The Psychological Toll

Endless scrolling and tapping. What are we doing to us? Do we realize, on any level, what this endless sluice of irritation is doing to our brains? Quite apart from the essential weirdness of being a player in the center of this, knowing on a bizarre chain-reaction level that each aspect about them is now basically material, product, open-source property to be packaged and exchanged.

And yes, in part this is because United are United, the corpse that continues to feed the cycle, a major institution that must constantly be producing the big feelings. But also, in part this is a seasonal affliction, a swing of judgment most clearly and cruelly observed at this season, about a month after the transfer market shut. All summer long we have been coveting players, eulogising them, salivating over them. Yet, just a few weeks in, many of those very players are already being dismissed as broken goods. Should we start to be concerned about Jamie Gittens? Was Arsenal's purchase of their striker necessary? What was the point of Randal Kolo Muani?

A Wider Issue

It feels appropriate that Sesko faces their rivals on the weekend: a team at once 13 months unbeaten at their stadium in the Premier League and yet in their own state of feverish crisis, like filing a missing person’s report on someone who went to the store 30 minutes ago. Defensively suspect. Their star past his prime. Alexander Isak waste of money. The coach losing his hair.

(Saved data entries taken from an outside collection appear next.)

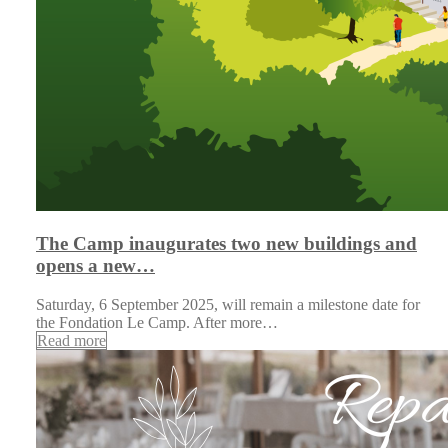
The Camp inaugurates two new buildings and
opens a new…
Saturday, 6 September 2025, will remain a milestone date for
the Fondation Le Camp. After more…
Read more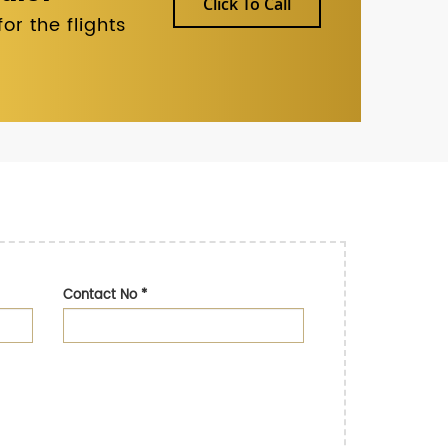
Click To Call
r the flights
Contact No
*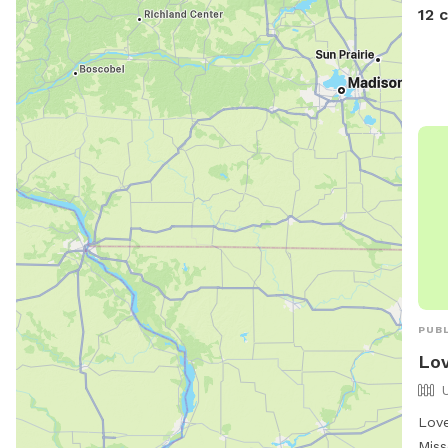
12 
PUBL
Lov
Love
Miss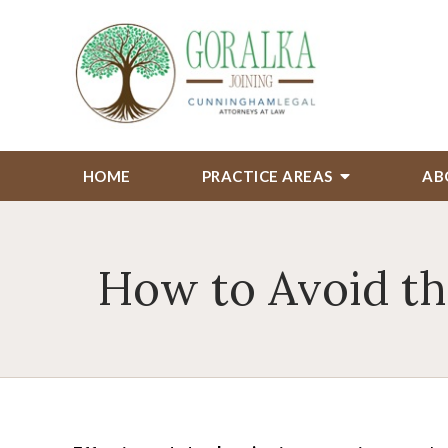
HOME
PRACTICE AREAS
AB
How to Avoid th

Maybe we have failed to understand the way the narrative of football has begun to supplant football itself, to influence the way we view it, an whole competition reoriented around discussion topics and reaction, an activity that happens in the background while we browse through our phones, incapable to detach from the constant flow of takes and further hot takes. It may be Sesko taking the hit at present. But in a way, we're all sacrificing a part of the experience in this process.

John Rivera
John Rivera

A passionate game strategist and writer, sharing insights from years of competitive play and game design.